Oscilloscope Pictures

Kevin Smith’s retirement seems like a moot point. Right now, the director has four projects in various stages of development: the walrus horror romp Tusk, the Christmas horror romp Comes the Krampus, the apocalyptic comedy Helena Handbag and Clerks 3, which Smith swears he’ll shoot, at some point – just not at any foreseeable point in the near future. Oh, also there’s Hit Somebody, which went from a movie to a six-hour miniseries, but hasn’t been mentioned much lately.

Tusk is already rolling towards a vague late-2014 release, which means it’s on to the next film in the great Kevin Smith retirement-o-rama. Which is Comes the Krampus.
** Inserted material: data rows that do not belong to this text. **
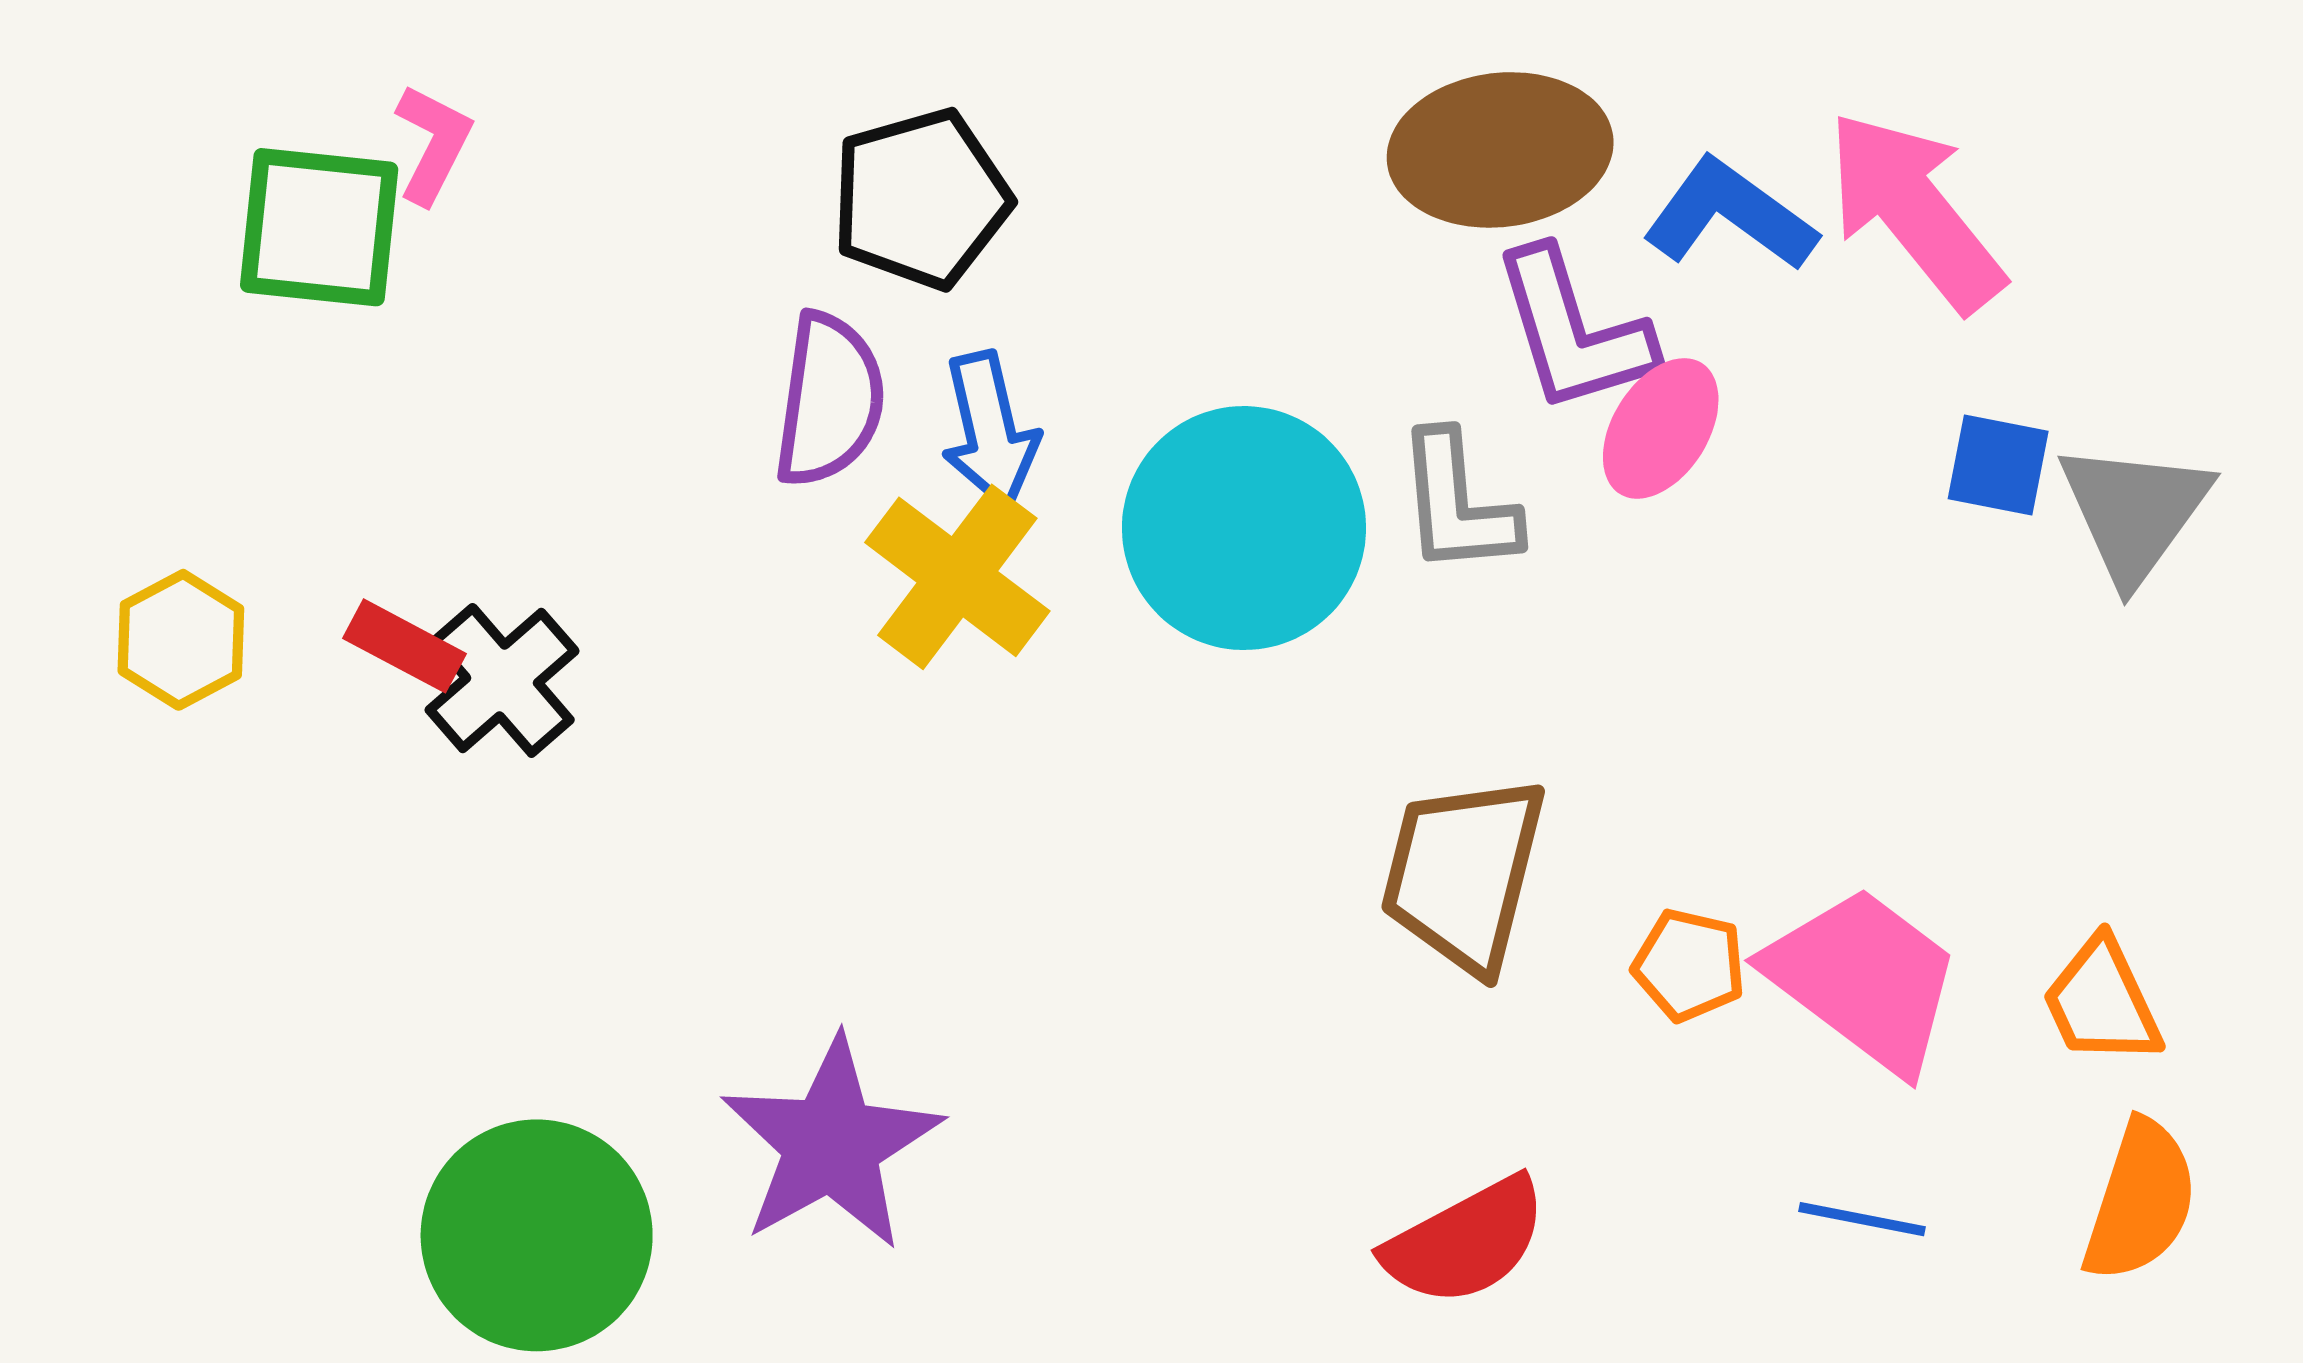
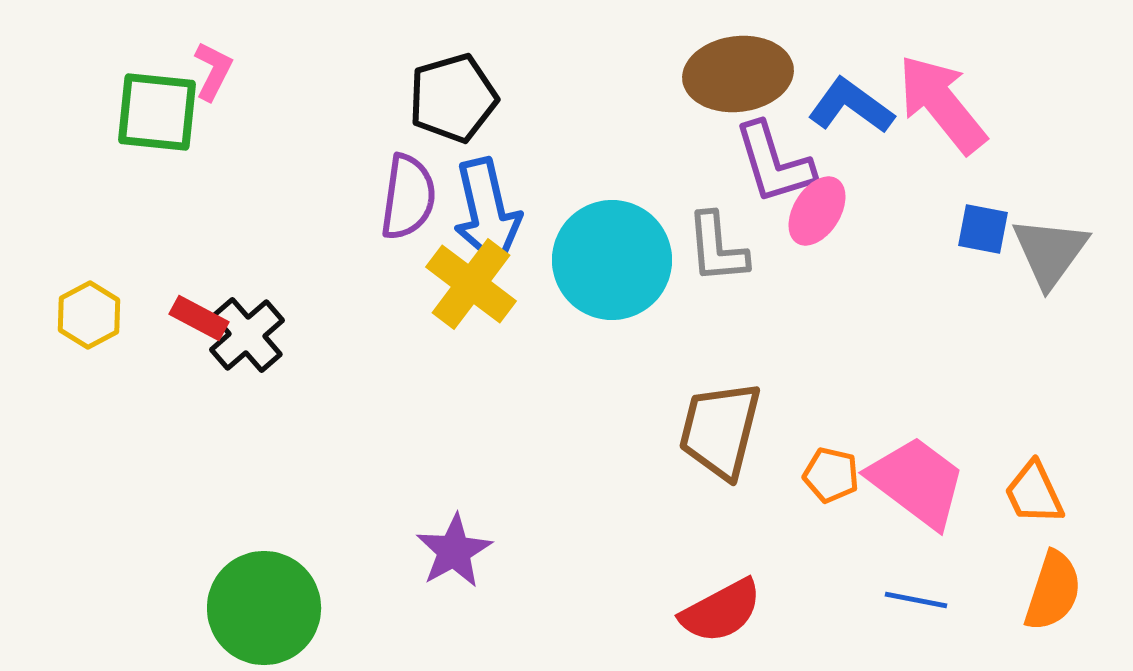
blue arrow: (990, 430) -> (487, 212), size x1.4
purple star: (831, 1144) -> (454, 551), moved, size x0.7

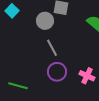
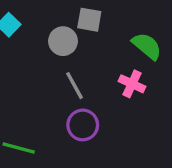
pink cross: (87, 76) -> (132, 84), moved

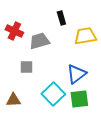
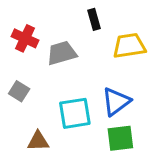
gray square: (26, 67) -> (19, 91), moved, turned 32
cyan square: (53, 94) -> (75, 113), moved, turned 35
brown triangle: (13, 100) -> (38, 141), moved

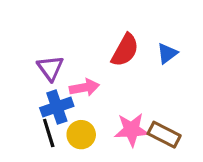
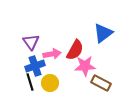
red semicircle: (125, 50) -> (75, 50), moved
blue triangle: (167, 53) -> (103, 33), size x1.5
pink star: (132, 130) -> (85, 66), moved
Or was Comes the Krampus, anyway, because the film is no longer titled Comes the Krampus. Now, it’s the much more user-friendly The Anti-Claus. Probably a smart decision in the long run, given that the Krampus is less than a household name (excluding, of course, the rash of Austrian households with missing children and hoofprints in the foyer). Tell some schmoe on the street about Comes the Krampus, and chances are he’ll become confused and hostile. The Anti-Clause is more schmoe-friendly; it conveys that for every Santa, there is an equal and opposite evil Santa. Much like how The Santa Clause used Santa to teach us about emergency provisions in binding legal documents.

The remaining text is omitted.